### Instructions to follow
When you return the material, keep every line exactly as it is and omit the pictures.

### Exercise input
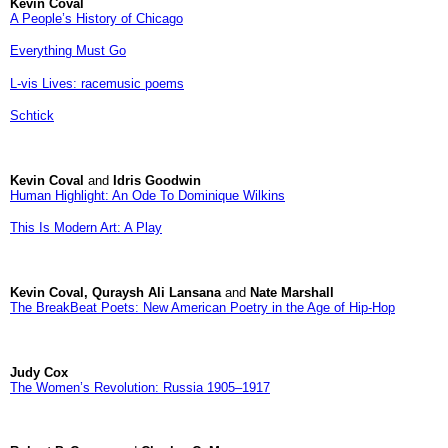
Kevin Coval
A People’s History of Chicago
Everything Must Go
L-vis Lives: racemusic poems
Schtick
Kevin Coval
and
Idris Goodwin
Human Highlight: An Ode To Dominique Wilkins
This Is Modern Art: A Play
Kevin Coval, Quraysh Ali Lansana
and
Nate Marshall
The BreakBeat Poets: New American Poetry in the Age of Hip-Hop
Judy Cox
The Women’s Revolution: Russia 1905–1917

### Your response
Kevin Coval
A People’s History of Chicago
Everything Must Go
L-vis Lives: racemusic poems
Schtick
Kevin Coval
and
Idris Goodwin
Human Highlight: An Ode To Dominique Wilkins
This Is Modern Art: A Play
Kevin Coval, Quraysh Ali Lansana
and
Nate Marshall
The BreakBeat Poets: New American Poetry in the Age of Hip-Hop
Judy Cox
The Women’s Revolution: Russia 1905–1917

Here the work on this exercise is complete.